Scientific classification
- Kingdom: Animalia
- Phylum: Chordata
- Class: Aves
- Order: Galliformes
- Family: Numididae
- Genus: Numida Linnaeus, 1764
- Species: N. meleagris
- Binomial name: Numida meleagris (Linnaeus, 1758)
- Synonyms: Phasianus meleagris Linnaeus, 1758; Crax meleagris Linnaeus, 1758;

= Helmeted guinea fowl =

- Genus: Numida
- Species: meleagris
- Authority: (Linnaeus, 1758)
- Conservation status: LC
- Synonyms: Phasianus meleagris Linnaeus, 1758, Crax meleagris Linnaeus, 1758
- Parent authority: Linnaeus, 1764

Species of bird

Calls of domesticated hens

The helmeted guinea fowl (Numida meleagris) is the best known of the guinea fowl bird family, Numididae, and the only member of the genus Numida. It is native to Africa, mainly south of the Sahara, and has been widely introduced, as a domesticated species, into the West Indies, North America, Colombia, Brazil, Australia and Europe.

==Taxonomy==
The helmeted guinea fowl was formally described by Swedish naturalist Carl Linnaeus in 1758 in the tenth edition of his Systema Naturae under the binomial name Phasianus meleagris. In 1764, Linnaeus moved the helmeted guinea fowl to the new genus Numida. The genus name Numida is Latin for "North African".
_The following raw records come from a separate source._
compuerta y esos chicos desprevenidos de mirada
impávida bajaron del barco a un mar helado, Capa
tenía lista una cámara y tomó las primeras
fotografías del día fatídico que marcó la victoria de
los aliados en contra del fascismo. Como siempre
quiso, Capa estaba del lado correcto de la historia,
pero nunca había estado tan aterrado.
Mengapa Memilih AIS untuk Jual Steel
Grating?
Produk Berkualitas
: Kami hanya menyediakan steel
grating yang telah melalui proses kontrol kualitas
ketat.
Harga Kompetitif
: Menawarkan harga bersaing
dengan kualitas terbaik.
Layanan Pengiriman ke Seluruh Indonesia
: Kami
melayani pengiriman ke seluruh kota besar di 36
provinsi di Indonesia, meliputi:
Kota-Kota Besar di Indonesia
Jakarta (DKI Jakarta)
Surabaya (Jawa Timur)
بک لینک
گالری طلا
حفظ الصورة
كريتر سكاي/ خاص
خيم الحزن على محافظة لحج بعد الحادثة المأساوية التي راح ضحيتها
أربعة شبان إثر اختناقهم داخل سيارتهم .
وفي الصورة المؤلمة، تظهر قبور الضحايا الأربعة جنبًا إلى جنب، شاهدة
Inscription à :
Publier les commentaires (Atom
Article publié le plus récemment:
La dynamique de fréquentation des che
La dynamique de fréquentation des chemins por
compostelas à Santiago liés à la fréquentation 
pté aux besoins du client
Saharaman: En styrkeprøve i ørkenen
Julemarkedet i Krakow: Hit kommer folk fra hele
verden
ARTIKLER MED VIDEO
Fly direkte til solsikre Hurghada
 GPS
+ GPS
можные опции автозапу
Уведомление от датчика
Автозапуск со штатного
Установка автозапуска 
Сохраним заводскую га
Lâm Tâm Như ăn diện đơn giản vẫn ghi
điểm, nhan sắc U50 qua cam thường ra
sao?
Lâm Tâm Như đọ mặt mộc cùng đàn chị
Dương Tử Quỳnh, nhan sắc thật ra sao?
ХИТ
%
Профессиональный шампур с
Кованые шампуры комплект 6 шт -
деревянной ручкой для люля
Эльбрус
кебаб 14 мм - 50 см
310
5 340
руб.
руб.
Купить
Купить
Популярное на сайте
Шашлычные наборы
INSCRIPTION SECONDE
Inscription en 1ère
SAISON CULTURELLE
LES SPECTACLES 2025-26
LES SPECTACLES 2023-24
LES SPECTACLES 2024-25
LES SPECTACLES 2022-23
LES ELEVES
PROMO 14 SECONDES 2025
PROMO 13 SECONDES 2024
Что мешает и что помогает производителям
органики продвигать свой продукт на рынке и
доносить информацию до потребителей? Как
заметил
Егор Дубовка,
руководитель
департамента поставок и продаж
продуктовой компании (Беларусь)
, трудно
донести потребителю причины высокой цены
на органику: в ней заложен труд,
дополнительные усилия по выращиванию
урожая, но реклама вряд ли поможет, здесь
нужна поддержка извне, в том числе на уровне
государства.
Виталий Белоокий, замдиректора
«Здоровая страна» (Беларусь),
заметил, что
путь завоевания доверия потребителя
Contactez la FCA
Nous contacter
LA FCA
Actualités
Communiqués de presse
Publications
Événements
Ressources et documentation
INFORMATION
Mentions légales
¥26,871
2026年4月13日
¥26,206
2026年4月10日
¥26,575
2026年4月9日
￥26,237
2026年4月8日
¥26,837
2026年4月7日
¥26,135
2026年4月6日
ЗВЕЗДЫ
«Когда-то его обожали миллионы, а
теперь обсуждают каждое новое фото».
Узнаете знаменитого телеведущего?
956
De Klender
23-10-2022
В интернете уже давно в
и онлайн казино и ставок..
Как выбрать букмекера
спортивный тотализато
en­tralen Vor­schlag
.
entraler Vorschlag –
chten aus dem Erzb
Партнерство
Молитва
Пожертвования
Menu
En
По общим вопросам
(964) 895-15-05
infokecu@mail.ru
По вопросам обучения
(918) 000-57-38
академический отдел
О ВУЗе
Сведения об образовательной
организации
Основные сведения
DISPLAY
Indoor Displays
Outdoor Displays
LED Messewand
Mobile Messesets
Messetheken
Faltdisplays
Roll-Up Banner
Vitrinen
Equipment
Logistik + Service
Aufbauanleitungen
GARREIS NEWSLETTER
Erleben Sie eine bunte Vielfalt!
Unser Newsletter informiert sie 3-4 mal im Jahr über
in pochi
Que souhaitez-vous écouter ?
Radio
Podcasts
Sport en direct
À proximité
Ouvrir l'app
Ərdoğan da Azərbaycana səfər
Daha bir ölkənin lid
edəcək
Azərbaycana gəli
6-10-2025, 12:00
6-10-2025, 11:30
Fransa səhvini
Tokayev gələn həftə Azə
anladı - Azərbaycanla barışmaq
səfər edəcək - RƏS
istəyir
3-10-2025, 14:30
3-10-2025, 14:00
In the early days of the European colonisation of North America, the native wild turkey (Meleagris gallopavo) was confused with this species. The word meleagris, Greek for guinea fowl, is also shared in the scientific names of the two species, though for the guinea fowl it is the species name, whereas for the turkey, it is the name of the genus and, in inflected form, the former family, Meleagridididae.

===Subspecies===
The nine recognised subspecies are:

| Image | Subspecies | Common name | Range |
|---|---|---|---|
|  | N. m. coronata (Gurney, 1868) | Gurney's helmeted guinea fowl | The type locality is restricted to Uitenhage; it occurs in eastern and central South Africa and western Eswatini. |
|  | N. m. galeatus (Pallas, 1767) | West African guinea fowl | western Africa to southern Chad, central Zaire, and northern Angola |
|  | N. m. marungensis (Schalow, 1884) | Marungu helmeted guinea fowl | south Congo Basin to western Angola and Zambia |
|  | N. m. meleagris (Linnaeus, 1758) | Saharan helmeted guinea fowl | eastern Chad to Ethiopia, northern Zaire, Uganda and northern Kenya |
|  | N. m. mitrata (Pallas, 1764) | tufted guinea fowl | Terra Typica "Madagascar" (introduced or erroneous). Occurs in Tanzania to Zambia, Botswana, northern South Africa, eastern Eswatini and Mozambique. |
|  | N. m. damarensis (Roberts, 1917) | Damara helmeted guinea fowl | Terra Typica: Windhoek. Occurs from arid southern Angola to northern Namibia and Botswana north of 26°S |
|  | N. m. papillosus Reichenow, A 1894 | arid helmeted guineafowl | south Angola to central Namibia and Botswana |
|  | N. m. reichenowi (Ogilvie-Grant, 1894) | Reichenow's helmeted guinea fowl | Kenya and central Tanzania |
|  | N. m. sabyi (Hartert, 1919) | Saby's helmeted guinea fowl | northwestern Morocco |
|  | N. m. somaliensis (Neumann, 1899) | Somali tufted guinea fowl | northeastern Ethiopia and Somalia |

==Description==
The helmeted guinea fowl is a large, 53 to 58 cm bird with a round body and small head. They weigh about 1.3 kg. The body plumage is gray-black speckled with white. Like other guinea fowl, this species has an unfeathered head, which in this species is decorated with a dull yellow or reddish bony knob, and bare skin with red, blue, or black hues. The wings are short and rounded, and the tail is likewise short. Various subspecies are proposed, differences in appearance being mostly a large variation in shape, size, and colour of the casque and facial wattles.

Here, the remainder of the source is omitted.